The expression applies first and foremost to Jesus who is the archetype of the poor in spirit, and, therefore, the kingdom of heaven is his.

To reach within ourselves an awareness of our own poverty let’s do an exercise together using our imaginations.

Let each one of us go and stand before God and then hand back to him everything that does not really belong to us. In this exercise we can keep only what truly belongs to us.

We could hand back firstly our house, made of God’s wood and stone, and our furniture, and so on. Get the idea? How does it feel to you to have no house to live in? You are certainly a lot poorer, aren’t you?

And now hand back your car, your clothes, in fact, to cut a long story short, hand back everything – all your possessions. Wow! There you are! Not even a shirt on your back.
How do you feel? Poorer?

Now hand back to God your children, grandchildren, your parents, brothers and sisters, uncles and aunts, friends, and your husband or wife. They all belong to God, they are not yours. Hand them back.
So now, there you are, all alone in the world, penniless, naked.

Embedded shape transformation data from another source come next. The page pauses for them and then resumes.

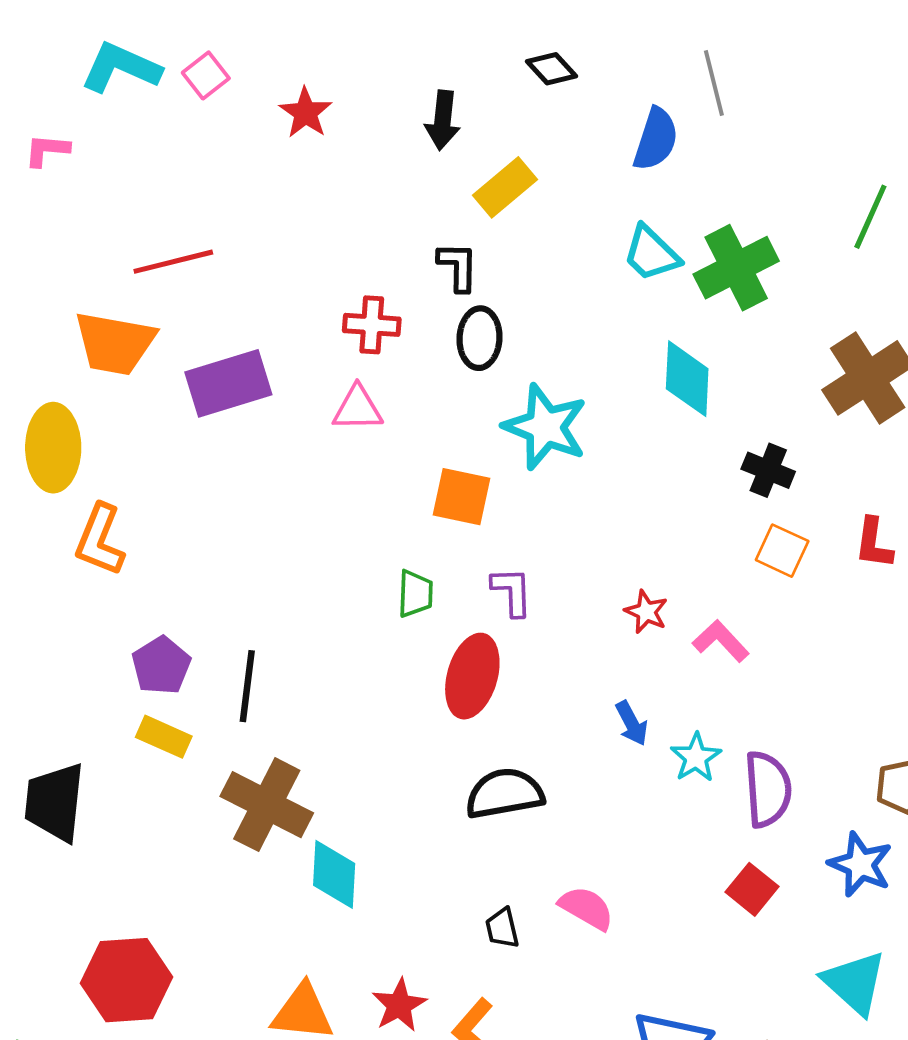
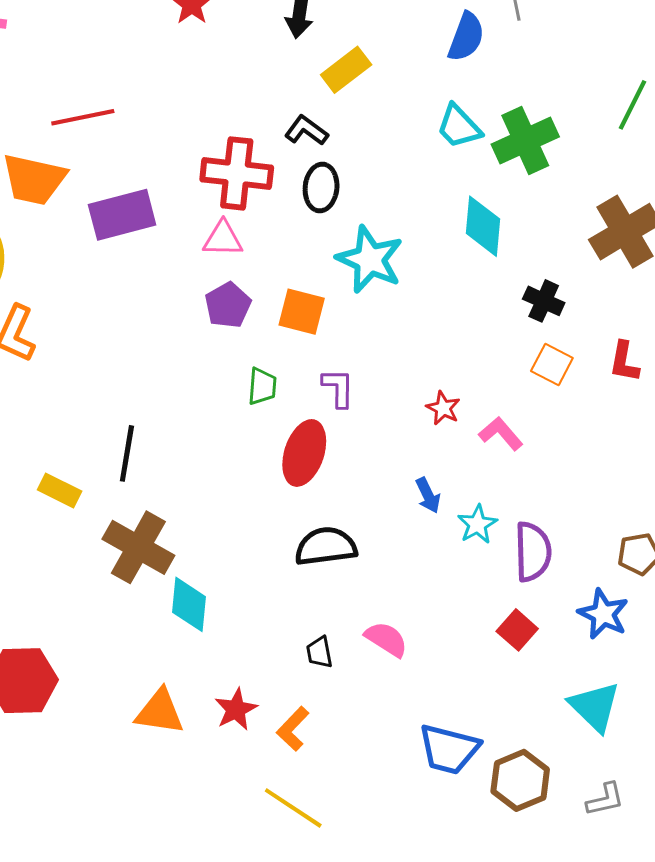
black L-shape: (458, 267) -> (306, 131), turned -57
red cross: (372, 325) -> (237, 173), size x1.6
purple pentagon: (161, 666) -> (228, 305), moved

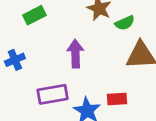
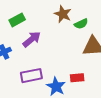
purple arrow: (75, 54) -> (32, 39), moved, turned 54

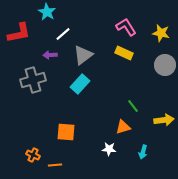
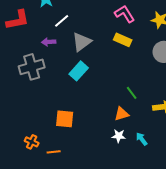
white star: (109, 149) -> (119, 136), moved
cyan arrow: (143, 152) -> (142, 139), turned 128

But we haven’t finished. Now hand back to God all your achievements and good works. You might be very proud of your good works but really they were done using the body and mind and the gifts of nature God gave you, and the grace which inspired you and made it possible to do good. Hand them all back - they belong to God, they are nothing more than our duty and were done for his glory.

Now give him all that’s left that does not belong to you - that includes your mind, your soul, your body. These things are all God’s gift. And so now, in the place where before you stood there is nothing! Oops, wait a minute, that’s not true!

In the place where you stood there is a pile of something. What is it?

Sin!

All your sins are there because these truly belong to you. They do belong to you and God did not help you to commit them. They came about not because you used what God gave you but because you abused what he gave you.

Can you now understand why the saints always say to God: Lord, I am nothing but sin?

Truly, we are nothing but sin.

I think now we are able to understand that a person truly poor in spirit is a person who carries within them a permanent and deep awareness of their own nothingness and who lives every moment of the day and all their relationships with others in the consciousness of this truth.

But there is something more we should realise. Jesus mentions the poor in spirit as the first of the beatitudes, not the second or third. This is because it is only the poor in spirit who can truly be all those other things he mentions.

Only the poor in spirit can be gentle, can truly mourn, can truly hunger for what is right, be merciful, and peacemakers, and so on. The poor in spirit have a first option on these virtues because they claim nothing for themselves.

Finally, and this is the best part of the story, the poor in spirit are the richest people of all because to them alone belongs all the fullness of God. All that God has he gives to the poor in spirit and this includes all that he has made.

A practical lesson from all this for our prayer? Let us, every day, make ourselves richer, by meditating more deeply on our nothingness.